In effect, conservatives in the 1980s engineered a massive shift in the tax burden from corporations and the wealthy to U.S. consumers, and we have been living with the results ever since.
While President Obama's cuts in payroll taxes were among the best actions of his first administration, just a couple years of cuts cannot undo the damage done to consumers over several decades, even though the earlier cuts were just rescinded in January.
To put this tax burden shift into context, corporations contributed about 33% of all federal taxes in the late 1960s. Today they contribute just 9 percent of federal revenues. By contrast, payroll taxes contributed 8 percent of federal revenues in 1968, but today they are 35 percent of all federal revenue.
When you read editorials proposing spending cuts proposed by members of Fix the Debt, remember the board of that organization is composed of lobbyists, and that corporate CEOs have paid them dearly to keep corporate taxes at their current, unjustifiably low levels.
Another feature of the U.S. economy -- again one of conservative design -- is that the U.S. imports more than it exports. While cheap imports do reduce inflation, particularly by keeping wages low, the overall effect is to keep wages so low that demand is diminished for our own goods and services.
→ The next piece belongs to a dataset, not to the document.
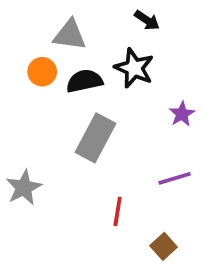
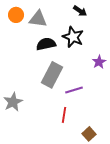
orange circle: (42, 72) -> (16, 15), moved
purple line: (175, 178) -> (74, 90), moved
As a result, middle-class Americans faced with soaring payroll taxes, rising costs for education, housing and health care, and with no prospects for increasing wages or job security increasingly are falling into the ranks of the poor and the barely-getting by. If you were running a business and knew you'd need higher incomes going to your barely-getting by customers in order to fund expanded hiring, you wouldn't be hiring, either.
For lawmakers in Congress to propose reducing federal spending under these conditions is beyond ridiculous. Enacting such a plan is mathematically guaranteed to reduce the size of the U.S. economy and leave us with even higher deficits than we have now.
This has happened already to the economies of Great Britain and Ireland as well as everywhere else today's austerity insanity has taken hold. The proposals of conservative Republicans and corporate lobbyists to cut government spending must result in a reduction in demand, and the greater the cuts, the greater the economic damage will be.
Now is hardly the time to cut government spending, even if that means corporations and the wealthy must pay more in taxes. They can afford it. More importantly, they're the only ones who can.